**Exercise brief**
Say how many lines of the material include "armazenamento". Give the number without any other text.
Start of Block
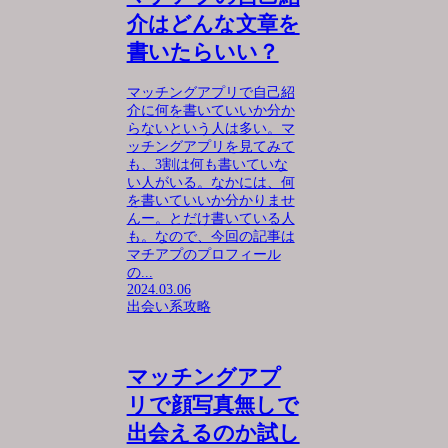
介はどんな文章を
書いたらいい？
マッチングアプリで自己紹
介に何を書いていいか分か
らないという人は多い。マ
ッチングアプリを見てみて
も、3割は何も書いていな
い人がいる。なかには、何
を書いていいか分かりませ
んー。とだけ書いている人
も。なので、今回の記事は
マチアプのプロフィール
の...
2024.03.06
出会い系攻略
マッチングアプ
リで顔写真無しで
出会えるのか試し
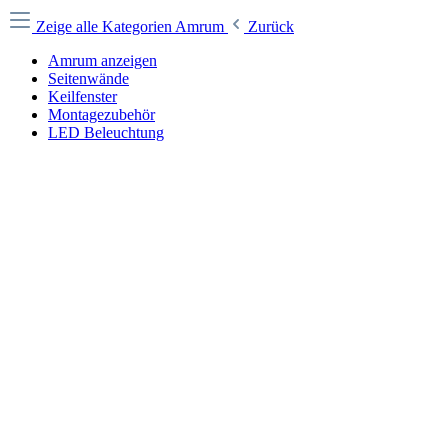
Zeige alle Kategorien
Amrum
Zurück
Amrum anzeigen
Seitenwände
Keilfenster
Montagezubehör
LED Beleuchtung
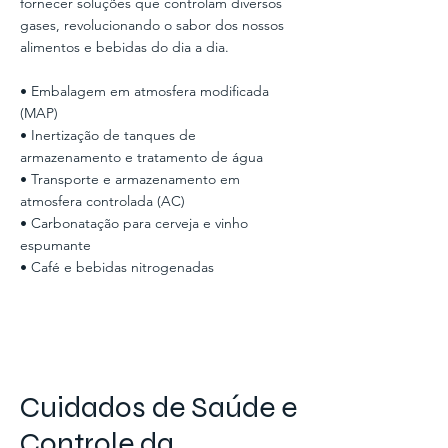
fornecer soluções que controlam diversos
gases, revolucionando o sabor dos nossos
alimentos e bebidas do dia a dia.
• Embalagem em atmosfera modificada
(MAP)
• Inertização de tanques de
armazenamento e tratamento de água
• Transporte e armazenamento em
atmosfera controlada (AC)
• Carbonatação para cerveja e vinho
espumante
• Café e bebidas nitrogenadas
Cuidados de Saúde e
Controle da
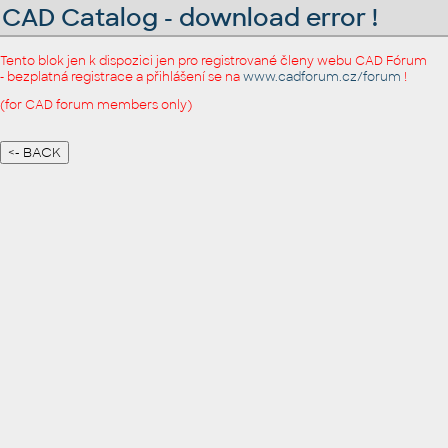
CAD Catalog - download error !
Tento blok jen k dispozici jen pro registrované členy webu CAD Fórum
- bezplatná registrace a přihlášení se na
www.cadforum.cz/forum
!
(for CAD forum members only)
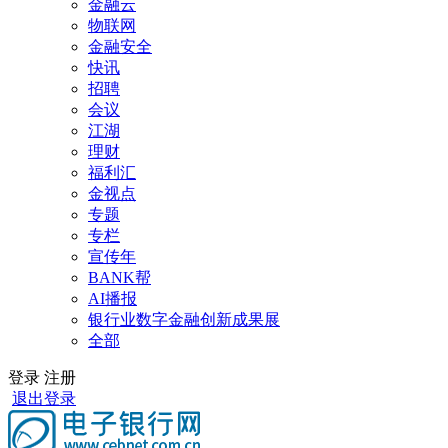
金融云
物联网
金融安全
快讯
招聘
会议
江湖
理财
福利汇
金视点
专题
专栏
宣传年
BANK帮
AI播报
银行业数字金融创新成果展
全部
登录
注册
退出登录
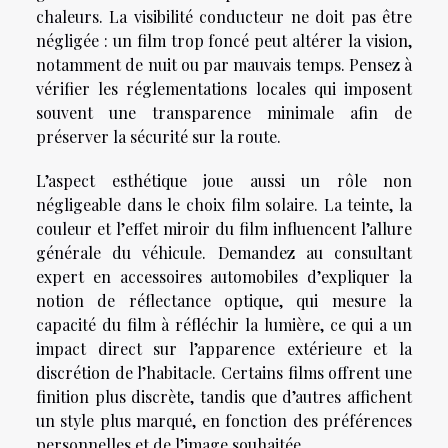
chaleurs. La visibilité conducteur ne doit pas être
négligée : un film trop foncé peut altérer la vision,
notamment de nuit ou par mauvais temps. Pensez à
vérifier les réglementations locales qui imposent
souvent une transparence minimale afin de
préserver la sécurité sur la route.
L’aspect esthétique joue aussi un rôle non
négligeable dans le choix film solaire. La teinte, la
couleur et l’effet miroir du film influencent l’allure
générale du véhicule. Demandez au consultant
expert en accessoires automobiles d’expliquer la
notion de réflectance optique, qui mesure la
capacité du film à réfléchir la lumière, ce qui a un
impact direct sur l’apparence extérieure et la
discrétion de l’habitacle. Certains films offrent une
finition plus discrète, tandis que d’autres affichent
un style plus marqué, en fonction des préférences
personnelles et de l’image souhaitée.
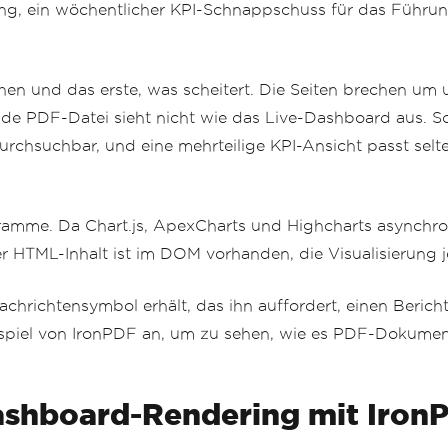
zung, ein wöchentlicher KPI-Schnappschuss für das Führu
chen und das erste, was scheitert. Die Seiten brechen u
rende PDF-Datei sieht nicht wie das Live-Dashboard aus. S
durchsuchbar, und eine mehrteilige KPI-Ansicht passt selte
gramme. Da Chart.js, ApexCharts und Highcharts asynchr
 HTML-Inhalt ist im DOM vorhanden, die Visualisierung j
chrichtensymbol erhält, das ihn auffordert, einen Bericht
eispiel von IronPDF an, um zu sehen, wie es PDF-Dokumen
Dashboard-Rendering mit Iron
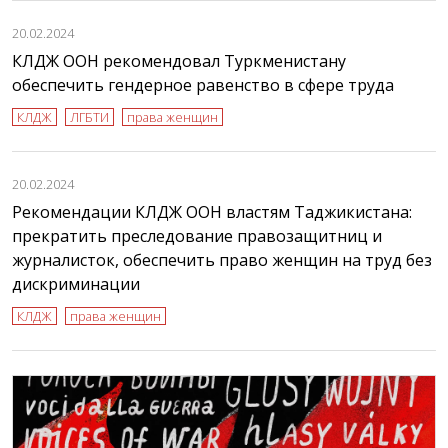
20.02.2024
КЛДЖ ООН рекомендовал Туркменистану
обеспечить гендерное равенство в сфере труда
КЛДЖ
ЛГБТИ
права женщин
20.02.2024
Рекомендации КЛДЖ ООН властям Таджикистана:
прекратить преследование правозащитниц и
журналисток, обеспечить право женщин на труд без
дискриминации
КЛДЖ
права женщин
End of Block
**Answer for this exercise**
2